1. ORS 538.430(1) provides:“Subject to water rights existing on May 29, 1925, the City of Medford, in Jackson County, is granted the exclusive right to use for municipal purposes all the waters of Big Butte Creek, a tributary of Rogue River situated in Jackson County, and of the springs at the head which form the creek, and of its tributaries. The City of Medford, any of its officers, and others on its behalf may appropriate all the waters for these purposes and an application therefor may be made for the benefit of the city, either by it in its own name, or by any of its officers or by any other person on its behalf. No person shall appropriate or be granted a permit to use any of the waters except as provided in this section, and for the use and benefit of the city. But the City of Medford may, under this grant, divert such waters from their watershed and convey them to the city and elsewhere for use by it for municipal purposes, either within or without the city limits. All of such waters are withdrawn from future appropriation, except for such use and benefit of the City of Medford; provided however, that the Eagle Point Irrigation District may establish and use an additional point of diversion below the diversion point in use on April 1, 1953, under its permit number 6396 which authorizes the appropriation of not to exceed 100 cubic feet per second.”
2. The third final order contained a statement that was identical except for citing ORS 536.075 instead of ORS 537.409(9); petitioner raises no issues concerning the differences among the orders.
3. In one of his petitions for judicial review, petitioner alleged that he sought reconsideration of all three final orders. However, the letter to the department that he attached as an exhibit to the petition referred only to the two applications that the department had first approved and then rejected on reconsideration. Because the petition for review was untimely as to those orders for the reasons that we describe below, it was necessarily also untimely as to the third order, assuming that petitioner sought review of it.
4. Petitioner recognizes that the March 19 letter is not a final order denying reconsideration. In his petition, he did not ask the trial court to reverse the decision in that letter but to issue an order under ORS 183.490 requiring the state to issue a final order on his request for reconsideration that conforms to the requirements of ORS 536.075(1). Our holding that the denial of reconsideration occurred by operation of law before the department sent the March 19 letter means that the trial court could not have granted that request.
5. August 24, 2003, which was 60 days after June 25, was a Sunday. See ORS 174.120(1).
6. In the March 19 letter, the agency simply informed petitioner that the department “did not reconsider” the final orders in question. It thus referred to a departmental action-or, more correctly, a departmental failure to take action-that had occurred at some point in the past.

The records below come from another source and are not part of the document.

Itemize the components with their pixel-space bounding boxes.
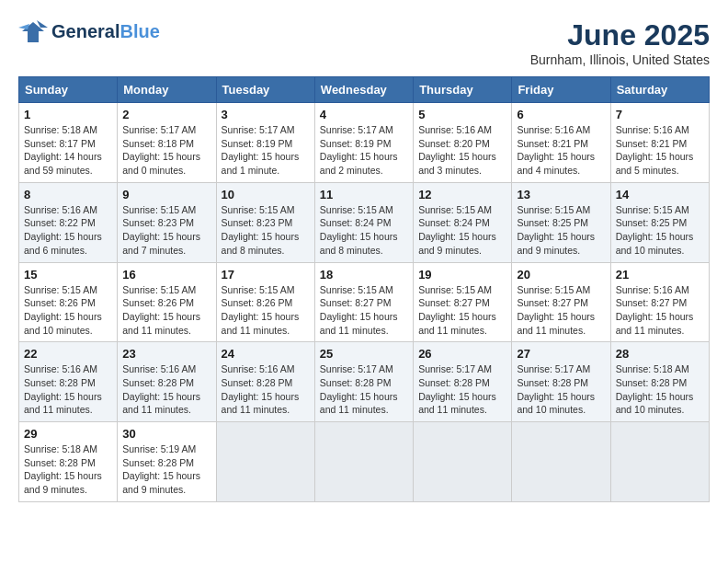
day-info: Sunrise: 5:16 AM Sunset: 8:21 PM Dayligh… <box>517 123 605 178</box>
day-number: 11 <box>320 188 408 201</box>
day-number: 13 <box>517 188 605 201</box>
calendar-subtitle: Burnham, Illinois, United States <box>530 52 710 67</box>
day-cell <box>216 422 314 502</box>
day-info: Sunrise: 5:15 AM Sunset: 8:25 PM Dayligh… <box>616 203 704 258</box>
day-info: Sunrise: 5:15 AM Sunset: 8:23 PM Dayligh… <box>222 203 310 258</box>
day-number: 22 <box>24 347 112 361</box>
logo-text: GeneralBlue <box>51 21 160 42</box>
day-info: Sunrise: 5:18 AM Sunset: 8:17 PM Dayligh… <box>24 123 112 178</box>
col-header-sunday: Sunday <box>19 77 118 103</box>
day-cell: 12Sunrise: 5:15 AM Sunset: 8:24 PM Dayli… <box>414 182 512 262</box>
day-number: 3 <box>222 108 310 121</box>
day-number: 24 <box>222 347 310 361</box>
bird-icon <box>18 18 48 44</box>
day-cell: 7Sunrise: 5:16 AM Sunset: 8:21 PM Daylig… <box>610 103 709 183</box>
day-cell: 19Sunrise: 5:15 AM Sunset: 8:27 PM Dayli… <box>414 262 512 342</box>
day-number: 15 <box>24 268 112 282</box>
col-header-saturday: Saturday <box>610 77 709 103</box>
day-cell: 10Sunrise: 5:15 AM Sunset: 8:23 PM Dayli… <box>216 182 314 262</box>
calendar-header-row: SundayMondayTuesdayWednesdayThursdayFrid… <box>19 77 710 103</box>
day-cell: 15Sunrise: 5:15 AM Sunset: 8:26 PM Dayli… <box>19 262 118 342</box>
day-cell: 1Sunrise: 5:18 AM Sunset: 8:17 PM Daylig… <box>19 103 118 183</box>
day-info: Sunrise: 5:16 AM Sunset: 8:28 PM Dayligh… <box>24 362 112 417</box>
col-header-thursday: Thursday <box>414 77 512 103</box>
day-cell: 13Sunrise: 5:15 AM Sunset: 8:25 PM Dayli… <box>512 182 610 262</box>
day-number: 30 <box>122 427 210 441</box>
calendar-table: SundayMondayTuesdayWednesdayThursdayFrid… <box>18 76 710 502</box>
day-info: Sunrise: 5:18 AM Sunset: 8:28 PM Dayligh… <box>616 362 704 417</box>
header: GeneralBlue June 2025 Burnham, Illinois,… <box>18 18 710 67</box>
day-number: 29 <box>24 427 112 441</box>
day-info: Sunrise: 5:16 AM Sunset: 8:27 PM Dayligh… <box>616 283 704 338</box>
day-info: Sunrise: 5:15 AM Sunset: 8:24 PM Dayligh… <box>418 203 506 258</box>
col-header-wednesday: Wednesday <box>314 77 413 103</box>
day-cell: 22Sunrise: 5:16 AM Sunset: 8:28 PM Dayli… <box>19 342 118 422</box>
day-cell: 24Sunrise: 5:16 AM Sunset: 8:28 PM Dayli… <box>216 342 314 422</box>
day-cell: 20Sunrise: 5:15 AM Sunset: 8:27 PM Dayli… <box>512 262 610 342</box>
day-cell: 17Sunrise: 5:15 AM Sunset: 8:26 PM Dayli… <box>216 262 314 342</box>
day-cell <box>512 422 610 502</box>
day-number: 8 <box>24 188 112 201</box>
day-info: Sunrise: 5:16 AM Sunset: 8:21 PM Dayligh… <box>616 123 704 178</box>
day-info: Sunrise: 5:15 AM Sunset: 8:26 PM Dayligh… <box>24 283 112 338</box>
day-info: Sunrise: 5:17 AM Sunset: 8:28 PM Dayligh… <box>320 362 408 417</box>
title-area: June 2025 Burnham, Illinois, United Stat… <box>530 18 710 67</box>
day-cell: 14Sunrise: 5:15 AM Sunset: 8:25 PM Dayli… <box>610 182 709 262</box>
day-number: 5 <box>418 108 506 121</box>
day-number: 25 <box>320 347 408 361</box>
day-cell: 25Sunrise: 5:17 AM Sunset: 8:28 PM Dayli… <box>314 342 413 422</box>
day-number: 2 <box>122 108 210 121</box>
day-info: Sunrise: 5:15 AM Sunset: 8:27 PM Dayligh… <box>517 283 605 338</box>
day-cell: 8Sunrise: 5:16 AM Sunset: 8:22 PM Daylig… <box>19 182 118 262</box>
calendar-title: June 2025 <box>530 18 710 52</box>
day-info: Sunrise: 5:17 AM Sunset: 8:19 PM Dayligh… <box>320 123 408 178</box>
col-header-tuesday: Tuesday <box>216 77 314 103</box>
day-number: 14 <box>616 188 704 201</box>
week-row-2: 8Sunrise: 5:16 AM Sunset: 8:22 PM Daylig… <box>19 182 710 262</box>
day-cell: 3Sunrise: 5:17 AM Sunset: 8:19 PM Daylig… <box>216 103 314 183</box>
day-number: 23 <box>122 347 210 361</box>
day-info: Sunrise: 5:15 AM Sunset: 8:27 PM Dayligh… <box>418 283 506 338</box>
day-number: 27 <box>517 347 605 361</box>
day-number: 4 <box>320 108 408 121</box>
day-cell: 29Sunrise: 5:18 AM Sunset: 8:28 PM Dayli… <box>19 422 118 502</box>
day-cell: 16Sunrise: 5:15 AM Sunset: 8:26 PM Dayli… <box>118 262 216 342</box>
day-number: 10 <box>222 188 310 201</box>
day-info: Sunrise: 5:18 AM Sunset: 8:28 PM Dayligh… <box>24 442 112 497</box>
day-cell: 27Sunrise: 5:17 AM Sunset: 8:28 PM Dayli… <box>512 342 610 422</box>
week-row-3: 15Sunrise: 5:15 AM Sunset: 8:26 PM Dayli… <box>19 262 710 342</box>
day-cell: 18Sunrise: 5:15 AM Sunset: 8:27 PM Dayli… <box>314 262 413 342</box>
day-cell: 6Sunrise: 5:16 AM Sunset: 8:21 PM Daylig… <box>512 103 610 183</box>
day-number: 26 <box>418 347 506 361</box>
col-header-monday: Monday <box>118 77 216 103</box>
day-info: Sunrise: 5:19 AM Sunset: 8:28 PM Dayligh… <box>122 442 210 497</box>
day-number: 16 <box>122 268 210 282</box>
day-info: Sunrise: 5:17 AM Sunset: 8:28 PM Dayligh… <box>517 362 605 417</box>
day-info: Sunrise: 5:15 AM Sunset: 8:26 PM Dayligh… <box>222 283 310 338</box>
day-cell: 30Sunrise: 5:19 AM Sunset: 8:28 PM Dayli… <box>118 422 216 502</box>
day-cell: 23Sunrise: 5:16 AM Sunset: 8:28 PM Dayli… <box>118 342 216 422</box>
day-number: 20 <box>517 268 605 282</box>
day-cell <box>414 422 512 502</box>
calendar-body: 1Sunrise: 5:18 AM Sunset: 8:17 PM Daylig… <box>19 103 710 502</box>
week-row-1: 1Sunrise: 5:18 AM Sunset: 8:17 PM Daylig… <box>19 103 710 183</box>
day-cell: 2Sunrise: 5:17 AM Sunset: 8:18 PM Daylig… <box>118 103 216 183</box>
day-info: Sunrise: 5:15 AM Sunset: 8:23 PM Dayligh… <box>122 203 210 258</box>
day-info: Sunrise: 5:17 AM Sunset: 8:19 PM Dayligh… <box>222 123 310 178</box>
day-cell: 11Sunrise: 5:15 AM Sunset: 8:24 PM Dayli… <box>314 182 413 262</box>
day-cell <box>314 422 413 502</box>
day-info: Sunrise: 5:15 AM Sunset: 8:26 PM Dayligh… <box>122 283 210 338</box>
day-cell: 4Sunrise: 5:17 AM Sunset: 8:19 PM Daylig… <box>314 103 413 183</box>
day-info: Sunrise: 5:15 AM Sunset: 8:27 PM Dayligh… <box>320 283 408 338</box>
day-number: 1 <box>24 108 112 121</box>
day-cell <box>610 422 709 502</box>
day-info: Sunrise: 5:15 AM Sunset: 8:25 PM Dayligh… <box>517 203 605 258</box>
logo: GeneralBlue <box>18 18 160 44</box>
day-number: 19 <box>418 268 506 282</box>
day-number: 9 <box>122 188 210 201</box>
day-info: Sunrise: 5:15 AM Sunset: 8:24 PM Dayligh… <box>320 203 408 258</box>
week-row-5: 29Sunrise: 5:18 AM Sunset: 8:28 PM Dayli… <box>19 422 710 502</box>
day-number: 21 <box>616 268 704 282</box>
day-number: 17 <box>222 268 310 282</box>
day-info: Sunrise: 5:16 AM Sunset: 8:22 PM Dayligh… <box>24 203 112 258</box>
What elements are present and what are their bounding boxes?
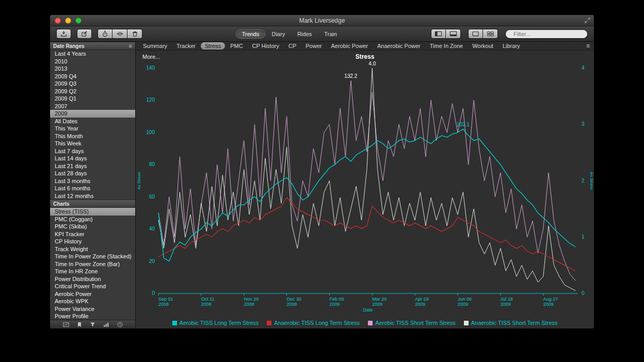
bookmark-icon[interactable]: [77, 322, 82, 327]
sidebar-item-2009-q3[interactable]: 2009 Q3: [50, 80, 135, 88]
export-icon: [60, 30, 68, 38]
sidebar-item-2009[interactable]: 2009: [50, 110, 135, 118]
sidebar-chart-critical-power-trend[interactable]: Critical Power Trend: [50, 283, 135, 290]
sidebar: Date Ranges ≡ Last 4 Years201020132009 Q…: [50, 42, 136, 328]
tab-workout[interactable]: Workout: [468, 42, 497, 50]
tab-cp[interactable]: CP: [284, 42, 300, 50]
sidebar-item-last-6-months[interactable]: Last 6 months: [50, 185, 135, 192]
delete-button[interactable]: [127, 29, 142, 39]
tab-library[interactable]: Library: [498, 42, 524, 50]
tab-time-in-zone[interactable]: Time In Zone: [426, 42, 467, 50]
sidebar-item-last-3-months[interactable]: Last 3 months: [50, 177, 135, 185]
toggle-sidebar-button[interactable]: [431, 29, 446, 39]
legend-item-anaerobic-tiss-short-term-stress[interactable]: Anaerobic TISS Short Term Stress: [464, 320, 558, 326]
sidebar-item-this-month[interactable]: This Month: [50, 133, 135, 140]
svg-text:Sep 012008: Sep 012008: [158, 297, 173, 307]
tab-tracker[interactable]: Tracker: [172, 42, 200, 50]
svg-text:3: 3: [582, 121, 585, 127]
sidebar-item-2007[interactable]: 2007: [50, 103, 135, 110]
minimize-button[interactable]: [65, 18, 71, 24]
compose-button[interactable]: [77, 29, 92, 39]
date-ranges-header[interactable]: Date Ranges ≡: [50, 42, 135, 50]
sidebar-chart-track-weight[interactable]: Track Weight: [50, 245, 135, 253]
svg-text:80: 80: [149, 161, 155, 167]
svg-text:Aug 272009: Aug 272009: [543, 297, 558, 307]
chart-title: Stress: [136, 53, 594, 60]
segment-trends[interactable]: Trends: [236, 29, 266, 39]
filter-input[interactable]: [513, 31, 587, 37]
tiled-view-button[interactable]: [483, 29, 498, 39]
sidebar-item-2013[interactable]: 2013: [50, 65, 135, 73]
sidebar-item-last-14-days[interactable]: Last 14 days: [50, 155, 135, 162]
clock-icon[interactable]: [117, 322, 123, 327]
tab-anaerobic-power[interactable]: Anaerobic Power: [373, 42, 425, 50]
sidebar-item-last-4-years[interactable]: Last 4 Years: [50, 50, 135, 58]
sidebar-item-2009-q4[interactable]: 2009 Q4: [50, 73, 135, 80]
sidebar-item-2009-q1[interactable]: 2009 Q1: [50, 95, 135, 103]
legend-item-aerobic-tiss-short-term-stress[interactable]: Aerobic TISS Short Term Stress: [368, 320, 455, 326]
legend-item-aerobic-tiss-long-term-stress[interactable]: Aerobic TISS Long Term Stress: [172, 320, 259, 326]
svg-text:100: 100: [146, 129, 155, 135]
close-button[interactable]: [55, 18, 61, 24]
tab-power[interactable]: Power: [301, 42, 326, 50]
sidebar-chart-kpi-tracker[interactable]: KPI Tracker: [50, 231, 135, 238]
charts-header[interactable]: Charts: [50, 200, 135, 208]
title-bar: Mark Liversedge: [50, 15, 594, 26]
svg-text:4.0: 4.0: [368, 61, 376, 67]
date-ranges-list: Last 4 Years201020132009 Q42009 Q32009 Q…: [50, 50, 135, 200]
sidebar-chart-aerobic-wpk[interactable]: Aerobic WPK: [50, 298, 135, 305]
sidebar-chart-aerobic-power[interactable]: Aerobic Power: [50, 290, 135, 298]
fullscreen-icon[interactable]: [584, 17, 591, 24]
sidebar-item-this-week[interactable]: This Week: [50, 140, 135, 147]
single-window-icon: [472, 30, 479, 37]
tab-summary[interactable]: Summary: [139, 42, 171, 50]
sidebar-item-this-year[interactable]: This Year: [50, 125, 135, 133]
intervals-button[interactable]: [112, 29, 127, 39]
sidebar-item-last-7-days[interactable]: Last 7 days: [50, 147, 135, 155]
tab-stress[interactable]: Stress: [201, 42, 225, 50]
segment-rides[interactable]: Rides: [291, 29, 318, 39]
tab-pmc[interactable]: PMC: [226, 42, 247, 50]
stopwatch-button[interactable]: [98, 29, 112, 39]
segment-train[interactable]: Train: [318, 29, 343, 39]
sidebar-item-2010[interactable]: 2010: [50, 58, 135, 65]
sidebar-item-all-dates[interactable]: All Dates: [50, 118, 135, 125]
filter-field[interactable]: [505, 29, 588, 39]
layout-group: [468, 29, 498, 39]
sidebar-item-2009-q2[interactable]: 2009 Q2: [50, 88, 135, 95]
sidebar-chart-pmc-skiba[interactable]: PMC (Skiba): [50, 223, 135, 231]
sidebar-chart-power-distribution[interactable]: Power Distribution: [50, 275, 135, 283]
svg-text:Date: Date: [363, 307, 373, 312]
zoom-button[interactable]: [75, 18, 82, 24]
trash-icon: [131, 30, 139, 38]
legend-swatch: [267, 321, 271, 325]
sidebar-item-last-12-months[interactable]: Last 12 months: [50, 192, 135, 200]
sidebar-chart-pmc-coggan[interactable]: PMC (Coggan): [50, 216, 135, 223]
export-button[interactable]: [56, 29, 71, 39]
svg-text:20: 20: [149, 258, 155, 264]
sidebar-item-last-21-days[interactable]: Last 21 days: [50, 162, 135, 170]
tab-aerobic-power[interactable]: Aerobic Power: [327, 42, 372, 50]
tab-cp-history[interactable]: CP History: [248, 42, 283, 50]
sidebar-item-last-28-days[interactable]: Last 28 days: [50, 170, 135, 177]
toggle-bottom-panel-button[interactable]: [446, 29, 461, 39]
svg-text:Mar 202009: Mar 202009: [372, 297, 387, 307]
stats-bars-icon[interactable]: [103, 322, 109, 327]
legend-swatch: [464, 321, 469, 325]
svg-text:Jul 182009: Jul 182009: [501, 297, 513, 307]
sidebar-chart-cp-history[interactable]: CP History: [50, 238, 135, 245]
legend-item-anaerobic-tiss-long-term-stress[interactable]: Anaerobic TISS Long Term Stress: [267, 320, 360, 326]
sidebar-chart-stress-tiss[interactable]: Stress (TISS): [50, 208, 135, 216]
sidebar-chart-power-profile[interactable]: Power Profile: [50, 312, 135, 320]
date-ranges-menu-icon[interactable]: ≡: [129, 43, 132, 49]
tabbar-menu-icon[interactable]: ≡: [586, 42, 591, 50]
chart-view-icon[interactable]: [63, 322, 69, 327]
sidebar-chart-time-in-hr-zone[interactable]: Time In HR Zone: [50, 268, 135, 275]
sidebar-chart-power-variance[interactable]: Power Variance: [50, 305, 135, 313]
stress-chart-area: More... Stress 02040608010012014001234Se…: [136, 51, 594, 328]
single-view-button[interactable]: [468, 29, 483, 39]
sidebar-chart-time-in-power-zone-stacked[interactable]: Time In Power Zone (Stacked): [50, 253, 135, 260]
segment-diary[interactable]: Diary: [265, 29, 291, 39]
funnel-filter-icon[interactable]: [90, 322, 95, 327]
sidebar-chart-time-in-power-zone-bar[interactable]: Time In Power Zone (Bar): [50, 260, 135, 268]
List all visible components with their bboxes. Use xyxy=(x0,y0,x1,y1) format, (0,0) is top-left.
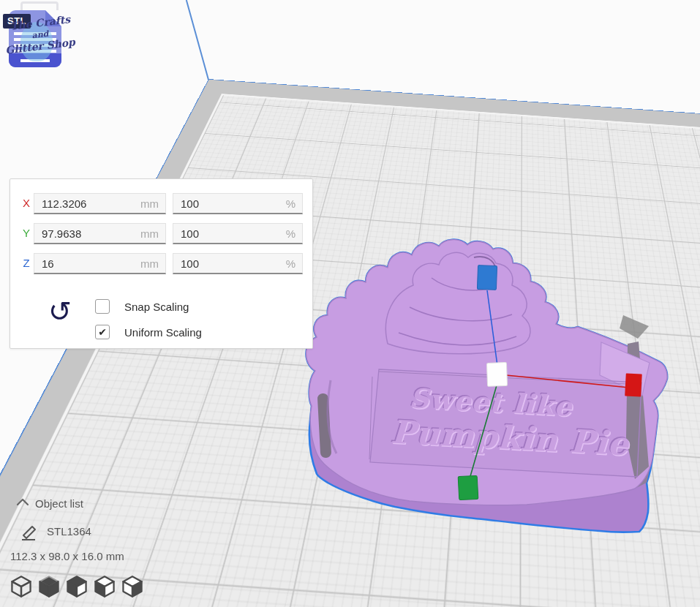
scale-z-mm-unit: mm xyxy=(140,257,159,270)
scale-y-mm-value: 97.9638 xyxy=(42,227,81,240)
scale-y-mm-input[interactable]: 97.9638 mm xyxy=(34,223,166,244)
scale-y-percent-input[interactable]: 100 % xyxy=(173,223,303,244)
scale-handle-y[interactable] xyxy=(458,475,478,499)
scale-row-z: Z 16 mm 100 % xyxy=(10,253,312,274)
scale-x-percent-input[interactable]: 100 % xyxy=(173,193,303,214)
scale-x-mm-input[interactable]: 112.3206 mm xyxy=(34,193,166,214)
scale-z-percent-value: 100 xyxy=(181,257,199,270)
view-left-icon[interactable] xyxy=(94,575,116,598)
scale-y-percent-unit: % xyxy=(286,227,296,240)
pencil-icon xyxy=(20,524,39,541)
axis-y-label: Y xyxy=(21,227,31,239)
scale-z-mm-value: 16 xyxy=(42,257,54,270)
view-top-icon[interactable] xyxy=(66,575,88,598)
object-list-label: Object list xyxy=(35,497,83,510)
scale-handle-center[interactable] xyxy=(486,363,507,387)
scale-x-mm-unit: mm xyxy=(140,197,159,210)
scale-row-x: X 112.3206 mm 100 % xyxy=(10,193,312,214)
uniform-scaling-label: Uniform Scaling xyxy=(124,326,202,339)
uniform-scaling-checkbox[interactable]: ✔ xyxy=(95,325,110,339)
view-front-icon[interactable] xyxy=(38,575,60,598)
viewport-3d[interactable]: Sweet like Sweet like Sweet like Pumpkin… xyxy=(0,0,700,607)
scale-tool-panel: X 112.3206 mm 100 % Y 97.9638 mm 100 % Z xyxy=(10,178,313,349)
object-list-item[interactable]: STL1364 xyxy=(20,524,39,541)
scale-handle-x[interactable] xyxy=(625,373,642,396)
scale-x-percent-value: 100 xyxy=(181,197,199,210)
scale-x-percent-unit: % xyxy=(286,197,296,210)
object-list-toggle[interactable]: Object list xyxy=(16,497,29,506)
scale-y-percent-value: 100 xyxy=(181,227,199,240)
snap-scaling-checkbox[interactable] xyxy=(95,299,110,314)
file-name-label: STL1364 xyxy=(47,525,91,538)
scale-row-y: Y 97.9638 mm 100 % xyxy=(10,223,312,244)
camera-view-toolbar xyxy=(10,575,143,600)
axis-z-label: Z xyxy=(21,257,31,269)
view-right-icon[interactable] xyxy=(121,575,143,598)
view-3d-icon[interactable] xyxy=(10,575,32,598)
scale-z-mm-input[interactable]: 16 mm xyxy=(34,253,166,274)
scale-y-mm-unit: mm xyxy=(140,227,159,240)
chevron-up-icon xyxy=(16,497,29,506)
reset-scale-button[interactable]: ↺ xyxy=(44,295,76,330)
scale-handle-z[interactable] xyxy=(477,265,497,290)
snap-scaling-label: Snap Scaling xyxy=(124,301,189,313)
scale-z-percent-unit: % xyxy=(286,257,296,270)
model-dimensions-label: 112.3 x 98.0 x 16.0 mm xyxy=(10,550,124,562)
scale-z-percent-input[interactable]: 100 % xyxy=(173,253,303,274)
cavity-wall-shadow-tab xyxy=(620,315,649,339)
scale-x-mm-value: 112.3206 xyxy=(42,197,86,210)
axis-x-label: X xyxy=(21,197,31,209)
stl-file-logo: STL The Crafts and Glitter Shop xyxy=(3,1,73,73)
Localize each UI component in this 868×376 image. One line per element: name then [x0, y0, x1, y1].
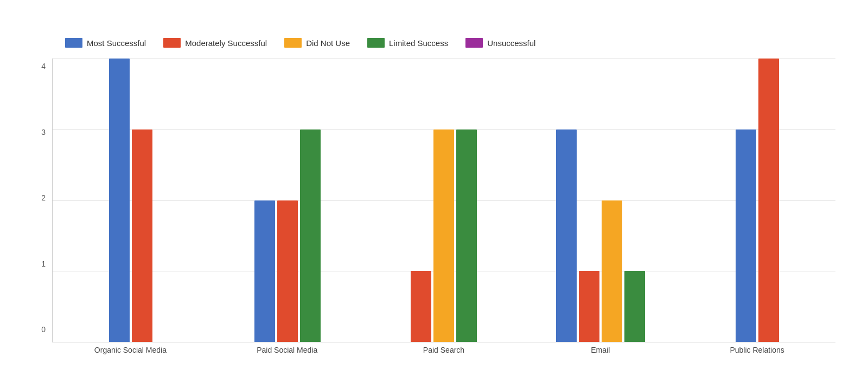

7. Petitioner recognizes that whether the water in question is actually diffuse surface water involves a question of fact that is not subject to summary judgment. The only issue on appeal is the legal question of whether diffuse surface water is within the department's regulatory authority.
8. By their terms, ORS 183.482, ORS 183.490, and ORS 183.500 are inapplicable to the present circumstances. Petitioner does not contend otherwise.